§ What you have to do: What is the number of lines in these records with "total" in them? Answer with that number only.
====================
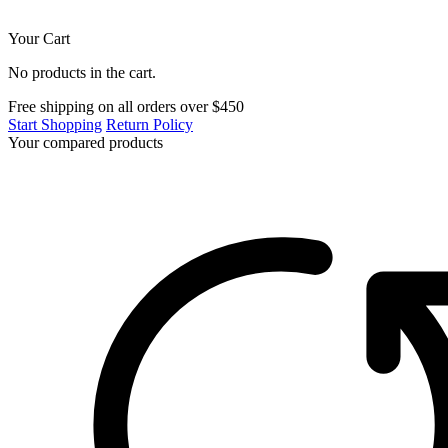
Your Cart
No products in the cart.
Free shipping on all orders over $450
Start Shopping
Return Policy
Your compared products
====================
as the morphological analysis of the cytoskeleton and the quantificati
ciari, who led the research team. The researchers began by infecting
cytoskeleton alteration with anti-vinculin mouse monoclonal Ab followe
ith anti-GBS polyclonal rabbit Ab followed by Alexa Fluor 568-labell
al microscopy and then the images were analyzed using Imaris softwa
====================
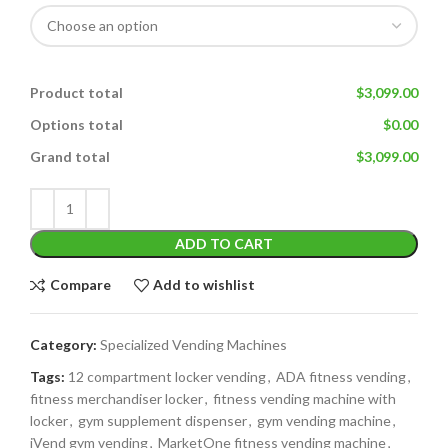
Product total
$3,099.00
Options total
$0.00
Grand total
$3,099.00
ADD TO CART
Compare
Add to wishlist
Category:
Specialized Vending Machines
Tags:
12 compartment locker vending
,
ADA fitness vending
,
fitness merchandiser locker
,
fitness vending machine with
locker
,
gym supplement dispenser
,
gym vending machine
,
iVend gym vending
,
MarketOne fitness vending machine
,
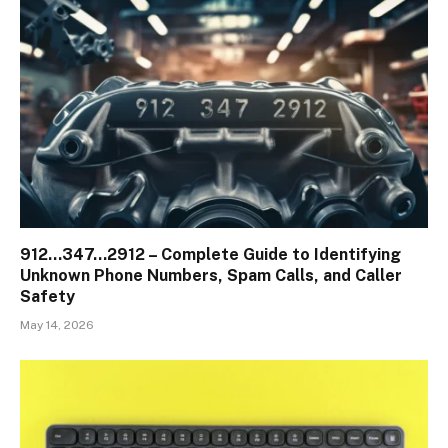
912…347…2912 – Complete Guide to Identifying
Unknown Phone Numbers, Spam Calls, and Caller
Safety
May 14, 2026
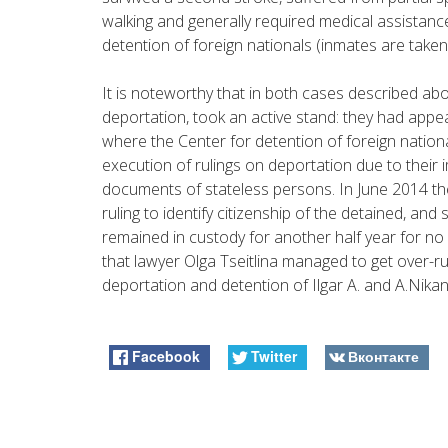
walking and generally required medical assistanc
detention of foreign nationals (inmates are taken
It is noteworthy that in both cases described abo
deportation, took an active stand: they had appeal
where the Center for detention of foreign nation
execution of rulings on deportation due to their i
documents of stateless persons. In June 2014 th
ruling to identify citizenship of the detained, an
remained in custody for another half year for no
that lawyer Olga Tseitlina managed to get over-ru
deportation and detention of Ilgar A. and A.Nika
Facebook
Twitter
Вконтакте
====================
§ Response area: 3